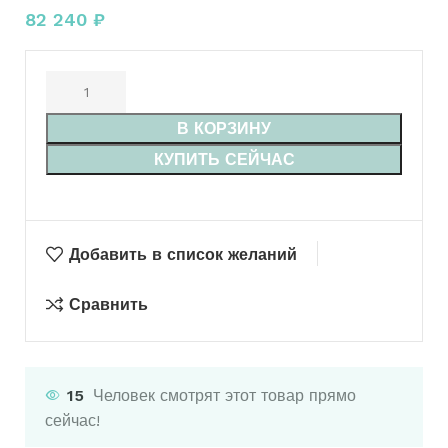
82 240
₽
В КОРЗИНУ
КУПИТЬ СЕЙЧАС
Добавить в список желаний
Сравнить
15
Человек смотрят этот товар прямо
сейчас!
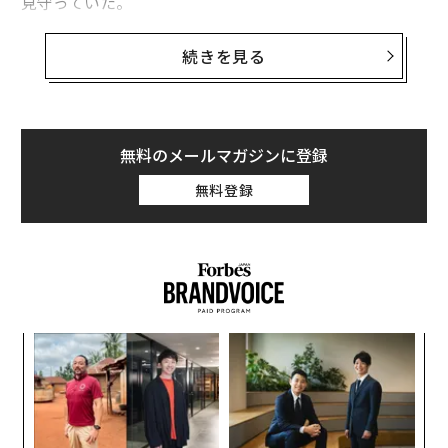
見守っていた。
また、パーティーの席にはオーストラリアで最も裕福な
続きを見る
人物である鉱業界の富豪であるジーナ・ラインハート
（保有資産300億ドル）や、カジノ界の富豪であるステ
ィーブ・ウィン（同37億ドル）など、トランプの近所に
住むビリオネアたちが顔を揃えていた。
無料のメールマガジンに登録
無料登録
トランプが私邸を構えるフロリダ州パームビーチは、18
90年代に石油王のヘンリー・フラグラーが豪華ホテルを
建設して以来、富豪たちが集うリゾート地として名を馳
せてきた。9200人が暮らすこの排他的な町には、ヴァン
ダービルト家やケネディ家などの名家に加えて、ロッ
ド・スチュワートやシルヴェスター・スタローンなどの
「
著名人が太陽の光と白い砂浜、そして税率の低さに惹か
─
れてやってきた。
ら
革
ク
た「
---
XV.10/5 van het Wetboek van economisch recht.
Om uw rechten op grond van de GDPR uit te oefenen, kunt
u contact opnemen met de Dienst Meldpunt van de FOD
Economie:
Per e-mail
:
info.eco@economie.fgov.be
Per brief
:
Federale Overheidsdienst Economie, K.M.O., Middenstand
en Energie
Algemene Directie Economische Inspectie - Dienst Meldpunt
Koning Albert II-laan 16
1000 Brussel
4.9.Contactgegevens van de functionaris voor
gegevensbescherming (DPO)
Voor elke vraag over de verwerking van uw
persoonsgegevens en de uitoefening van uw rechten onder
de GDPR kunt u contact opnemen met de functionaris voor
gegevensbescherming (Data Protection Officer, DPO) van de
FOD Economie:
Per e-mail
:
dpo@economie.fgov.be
---
What to do
What lines of the material above hold the string "GDPR"? Please copy them.

Response for this exercise
Om uw rechten op grond van de GDPR uit te oefenen, kunt
de GDPR kunt u contact opnemen met de functionaris voor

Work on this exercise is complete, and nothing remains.